Friday, October 7, 2011

Good morning, Sweet Body


October 6th and a half.

I was so sick yesterday. I was in pain all day. I got depressed – my whole body hurt.
My kids were also sick – my daughter has an intense phobia of vomit and some kid did just that in school today. She didn’t want to go back today. My son also was really wanting face time – his snotty beautiful I’m going to make you so much sicker face…

I could not bear the mat. I felt my body would break – I kept telling myself, if I got onto it, it would let me listen better to my body but I didn't want to listen.

I suppose, the fact is, I didn’t want to listen to my body. I didn’t want to hear what it had to say. Furthermore, I was super annoyed at it for screwing up my day.

By the end of the day it was all I could do to lie in my bed in corpse pose – slightly wishing I was a corpse – and breathe.

It’s not a small thing. Breathing. It’s easy to forget – and it’s easy to underestimate.

When I was little I learned to meditate with my father. If I wanted to be in the room with him I had to do what he was doing. He would sit in front of a candle and chant. Om mani padri om. Om is the jewel in the lotus of the heart. Om.

I hated it. I was squirmy and fidgety and bored. Far better to go back into the other room and search for Kenny Rogers on the radio.

Years later, when it came to prenatal breathing classes I refused. I did, in fact, refuse and speaking of meditation until after my kids were born. I was firmly routed in the idea that I would take drugs and that the process would be… well, whatever it was.

But when the contractions started, the training came back all on its own. My oldest friend, who had carefully studied meditation for months before her own birth – and had found it marginally helpful – watched me in disbelief. “How do you know that – that’s everything I learned.”

The thing about practice is that it does support you – when you need it. When you learn things they become part of you – inside – part of your being.

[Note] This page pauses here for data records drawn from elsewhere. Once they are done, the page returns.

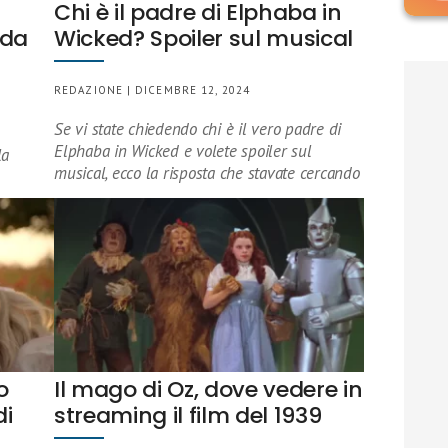
Chi è il padre di Elphaba in
ida
Wicked? Spoiler sul musical
REDAZIONE | DICEMBRE 12, 2024
Se vi state chiedendo chi è il vero padre di
Elphaba in Wicked e volete spoiler sul
la
musical, ecco la risposta che stavate cercando
o
Il mago di Oz, dove vedere in
di
streaming il film del 1939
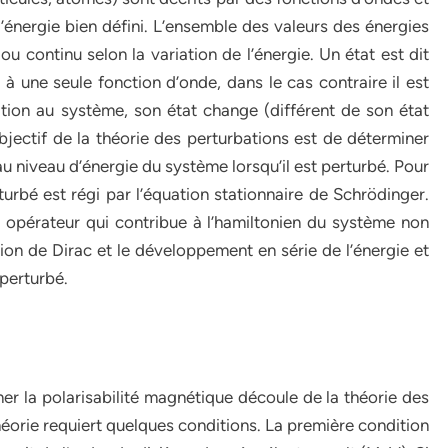
énergie bien défini. L’ensemble des valeurs des énergies
ou continu selon la variation de l’énergie. Un état est dit
 une seule fonction d’onde, dans le cas contraire il est
ion au système, son état change (différent de son état
bjectif de la théorie des perturbations est de déterminer
au niveau d’énergie du système lorsqu’il est perturbé. Pour
rbé est régi par l’équation stationnaire de Schrödinger.
 opérateur qui contribue à l’hamiltonien du système non
ption de Dirac et le développement en série de l’énergie et
 perturbé.
arisabilité magnétique découle de la théorie des
 théorie requiert quelques conditions. La première condition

Emily Dickenson’s punctuation was another thing I learned like that.

The teacher says, good morning sweet body – in her beautiful Australian accent…

Good morning, sweet body.

2 comments:

Lisa Kramer (Woman Wielding Words) said...

Hello Jennifer,

Smithie visiting after you posted on Linked-In. I love the premise of your blog, the idea of learning something new every day. This post was wonderful. I've been struggling with my body all this past week as my back decided that it didn't like me anymore. I wish I had a way to meditate through the pain, but like you, find meditating difficult. Thanks for something to think about today.

Lisa '90

fyrabarn said...

hello sweet friend - I find you with gratitude for the sharing and take with me something more.